Not so much an image, but a video of me smoking.
I figured you guys would like to put a face to my username.
If there's a "cigar video" subsection, sorry in advance.

YouTube - Puffing On a Cigar: Cain F Straight Ligero


----------



## GTCharged (Nov 3, 2008)

I'm surprised, 70 views and not one comment? LOL.


----------



## thebayratt (Jun 4, 2009)

How did you like it??

I had one a few weeks ago and it was pretty bitter IMO... didn't care too much for it.


----------



## marked (Jul 29, 2010)

Cool...just saw this! I've always like nicetightash.com because they do video reviews and you get a more "in the moment" impression of what they thought. Looks like the quality of the video was pretty good. I think maybe people didn't say anything because you were saying it was just a test to see how it worked. Nothing to really comment on other than the fact that it worked. lol 

Oh....and the Cain.... I've only ever had one Cain in my life, and I wasn't super impressed. I probably need to try some more since I was a newbie at the time (actually still am, but with a bit more experience) and my tastes may have changed.


----------



## thebayratt (Jun 4, 2009)

marked said:


> Cool...just saw this! I've always like nicetightash.com because they do video reviews and you get a more "in the moment" impression of what they thought. Looks like the quality of the video was pretty good. I think maybe people didn't say anything because you were saying it was just a test to see how it worked. Nothing to really comment on other than the fact that it worked. lol
> 
> Oh....and the Cain.... I've only ever had one Cain in my life, and I wasn't super impressed.
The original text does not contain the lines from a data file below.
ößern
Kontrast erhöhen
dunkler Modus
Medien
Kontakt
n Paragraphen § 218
I probably need to try some more since I was a newbie at the time (actually still am, but with a bit more experience) and my tastes may have changed.
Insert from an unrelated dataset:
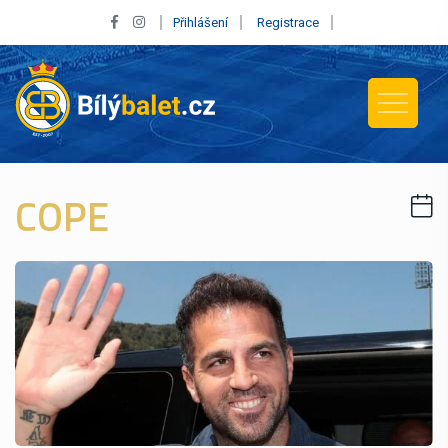
Přihlášení
Registrace
COPE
Ben from NTA is a personal friend of mine. Some of the IPCPR videos was filmed by me. We smoke once or twice a week. Great guy.

*Keep up the video reviews Josh!* The camera seemed to catch the smoke well. I would like to do some video reviews myself, but sometimes flavors take me a bit to figure out and _I think I'd look pretty dumb mumbling to myself!_


----------



## GTCharged (Nov 3, 2008)

thebayratt said:


> Ben from NTA is a personal friend of mine. Some of the IPCPR videos was filmed by me. We smoke once or twice a week. Great guy.
> 
> *Keep up the video reviews Josh!* The camera seemed to catch the smoke well. I would like to do some video reviews myself, but sometimes flavors take me a bit to figure out and _I think I'd look pretty dumb mumbling to myself!_


Yeah, not really a review, but I think I could do reviews pretty well on video, but I haven't tried as of yet.
It's actually easier to talk about a cigar than write about one, at least for me, so it may work.
I'll try a video review tomorrow, on a Cain Nub 464T Maduro, and see how it goes.
Also, if you saw the video previous to the smoking video, with me driving, youtube marked it as HD, and it's the same camera... :???:


----------



## zeavran1 (Aug 18, 2009)

Love the Cains!


----------



## GTCharged (Nov 3, 2008)

zeavran1 said:


> Love the Cains!


I do too now. 
Only reason I tried one is because he offered me it when I met him 
By him, I mean Sam... :smoke:


----------



## Russell Pta (Jun 28, 2010)

i left ya a comment. russellallen1


----------



## Wigwam_Motel (Oct 25, 2009)

I still have yet to push myself to try a cain; the V's have a decent kick already. Idk


----------



## veteranvmb (Aug 6, 2009)

Thanks for the video. I notice the water sprinkler on the ceiling behind you. I was awaiting your unexpected shower. LOL

J


----------